Sony's PlayStation 5 will make console gaming better in a lot of different ways. There's one improvement, however, that you might not see until the character you're controlling bites the dust. Thanks to the PS5's ultra-fast SSD and its quick I/O speeds, you should spend a lot less time staring at a loading screen after you die in a game. You can already hear the Dark Souls fans cheering.


Sony showed off its lightning-fast SSD yesterday by linking to a video of a boss fight from the upcoming launch title Godfall. The player in the video repeatedly gets owned by some kind of hideous beast in the game. After just a second or two of waiting, though, they're right back to letting the monster kill them again.

You can imagine this feature making games like this one and the aforementioned Dark Souls a lot more palatable for players. A lot of what can be frustrating about difficult titles is how punishing death can feel. Thanks to faster storage drives and quickened data transfer speeds, you at least won't have to wait as long for another dance with death.

The clip serves as an example of how SSDs won't just make loading into a game faster, but can actually improve how a game plays in some instances. A challenge might be less deflating to fail if a player can quickly take another shot. That reduced wait could help keep them engaged with that title instead of pushing them toward another.


In fact, these improvements to load times almost make games feel as they did when cartridges reigned supreme. You didn't have to wait for a loading screen to wrap up before taking Mario on another jaunt in Super Mario Bros. It seems that, in some respects, video games are getting back to the basics.

The faster loading times afforded by SSDs will do more than make deaths less annoying. They'll make other features — previously held back by hard disk drives — a lot more responsive. They'll also make the act of actually launching a game a lot less tiresome.

Take Destiny 2's character menu as an example of something that'll be made better simply by the presence of the SSD. On the PlayStation 4, viewing your character and your gear often meant waiting while your guns and armor pieces populated. It was not a great experience, especially if you were in the middle of a battle and wanted to quickly change out one piece of gear for another.

With the PlayStation 5's SSD, this issue should become a thing of the past. The game won't have to search around a spinning disc to find the particular assets it's looking for, so items should load a lot more quickly. This will really help you if you need to switch weapons in the middle of a raid encounter.
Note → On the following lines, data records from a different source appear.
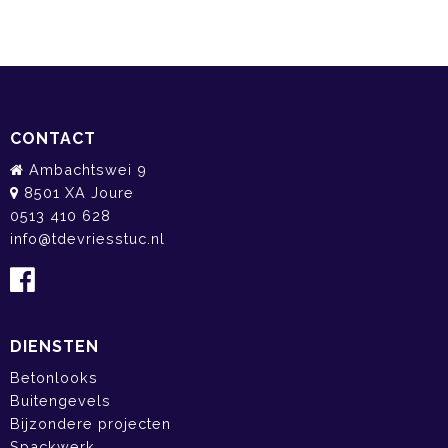
CONTACT
Ambachtswei 9
8501 XA Joure
0513 410 628
info@tdevriesstuc.nl
DIENSTEN
Betonlooks
Buitengevels
Bijzondere projecten
Spackwerk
Data transfer speeds should see improvements across the board, though, and that includes when you're simply starting a game. On today's consoles, you might go get a drink or use the restroom while a game goes through its initial load. It doesn't seem that games are going to start instantly — the speeds aren't there yet — but there should be a lot less waiting involved. You'll at least get into the action a lot more quickly than you ever did on a PS4.

With all the next-gen improvements coming in the PS5, console gaming seems poised to take a big leap forward. Many games on the platform will target a 4K resolution and a 60 FPS frame rate, which will put the machine on par with some really good gaming PCs. Sony is also doing some interesting work on the software side of things. The PlayStation 5's UI looks to be innovating in a number of key ways.

Playing games in 4K and at higher frame rates, while nice, aren't things that are new to console gaming, though. When it comes to identifying the features that are truly next-gen, Sony's decision to go with an SSD for storage — and its focus on faster data transfer speeds inside the console — could stand out the most. Above all else, the attention to faster load times could be the one thing players feel a real difference in compared to the previous generation.


Those eagerly anticipating the PlayStation 5 won't have to wait much longer to get their hands on it. The console launches on Nov. 12, 2020 at a price of $399 for the discless version and $499 for the standard version.